Page images and extracted text:
★ ★ ★ ★ ★ ★ ★

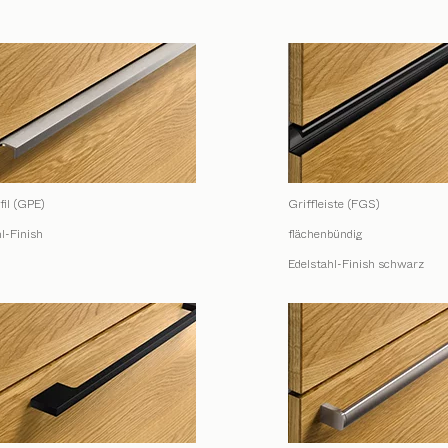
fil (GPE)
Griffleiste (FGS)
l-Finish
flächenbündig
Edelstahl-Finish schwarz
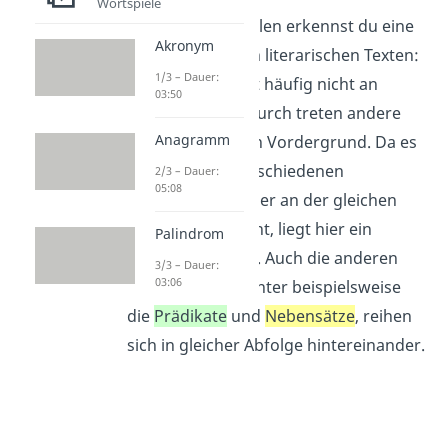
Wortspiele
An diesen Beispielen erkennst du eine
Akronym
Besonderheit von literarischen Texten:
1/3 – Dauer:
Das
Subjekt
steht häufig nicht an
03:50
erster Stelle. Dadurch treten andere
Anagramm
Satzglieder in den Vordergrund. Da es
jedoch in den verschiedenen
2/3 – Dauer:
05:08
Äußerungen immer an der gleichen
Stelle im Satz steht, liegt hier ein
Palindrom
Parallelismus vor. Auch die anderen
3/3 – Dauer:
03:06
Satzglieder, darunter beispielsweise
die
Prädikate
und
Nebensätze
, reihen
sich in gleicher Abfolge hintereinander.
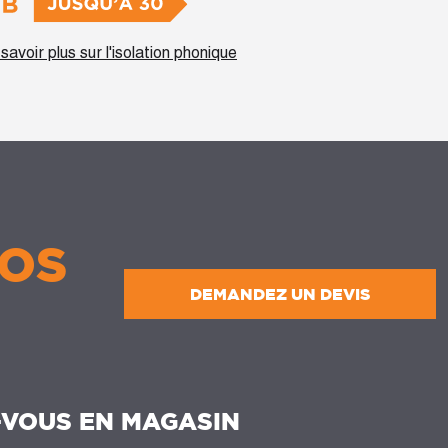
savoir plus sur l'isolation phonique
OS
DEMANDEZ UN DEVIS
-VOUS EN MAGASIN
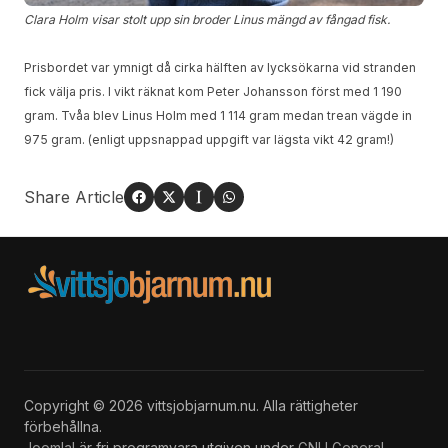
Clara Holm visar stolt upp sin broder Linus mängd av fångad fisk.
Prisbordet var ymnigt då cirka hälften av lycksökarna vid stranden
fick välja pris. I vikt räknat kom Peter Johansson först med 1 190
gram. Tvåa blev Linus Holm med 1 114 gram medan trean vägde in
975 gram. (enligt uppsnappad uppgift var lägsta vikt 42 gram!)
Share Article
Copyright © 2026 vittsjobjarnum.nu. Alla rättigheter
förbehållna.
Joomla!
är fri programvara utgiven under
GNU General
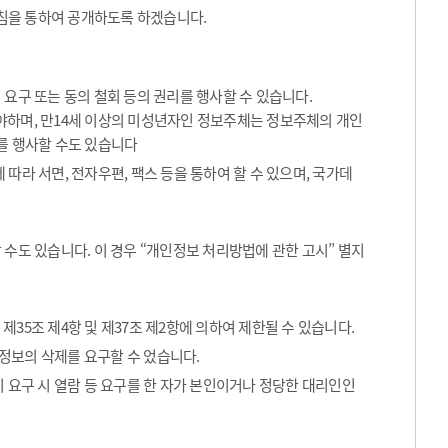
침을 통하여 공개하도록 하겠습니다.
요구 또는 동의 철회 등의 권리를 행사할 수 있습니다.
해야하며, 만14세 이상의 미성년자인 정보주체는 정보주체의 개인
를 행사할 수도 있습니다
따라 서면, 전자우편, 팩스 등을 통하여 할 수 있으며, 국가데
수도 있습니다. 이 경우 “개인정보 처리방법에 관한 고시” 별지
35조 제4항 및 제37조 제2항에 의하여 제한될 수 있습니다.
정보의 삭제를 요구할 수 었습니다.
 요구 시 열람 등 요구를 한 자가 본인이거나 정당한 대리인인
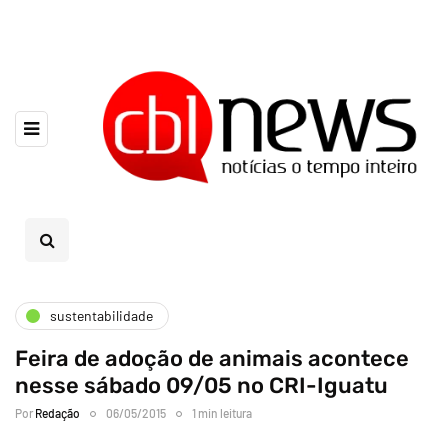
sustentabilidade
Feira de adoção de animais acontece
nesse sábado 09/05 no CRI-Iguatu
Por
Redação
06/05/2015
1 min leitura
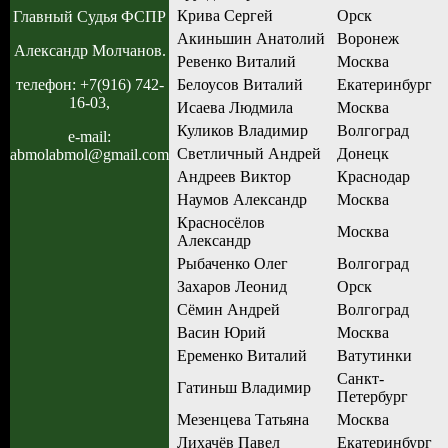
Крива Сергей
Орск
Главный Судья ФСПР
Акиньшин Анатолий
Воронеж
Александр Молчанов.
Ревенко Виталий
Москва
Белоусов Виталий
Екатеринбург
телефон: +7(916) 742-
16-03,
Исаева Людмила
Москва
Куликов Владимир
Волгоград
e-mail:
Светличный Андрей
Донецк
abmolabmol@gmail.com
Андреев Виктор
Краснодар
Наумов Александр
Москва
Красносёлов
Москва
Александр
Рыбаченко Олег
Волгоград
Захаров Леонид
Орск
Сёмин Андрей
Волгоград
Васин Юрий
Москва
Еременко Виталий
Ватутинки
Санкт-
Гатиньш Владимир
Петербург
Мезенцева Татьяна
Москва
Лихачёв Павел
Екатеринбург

★ ★ ★ ★ ★ ★ ★

> _Task_: With "Александр" as the word to match, copy each line of the records that has it.

> _Response below_:
Александр Молчанов.
Наумов Александр
Александр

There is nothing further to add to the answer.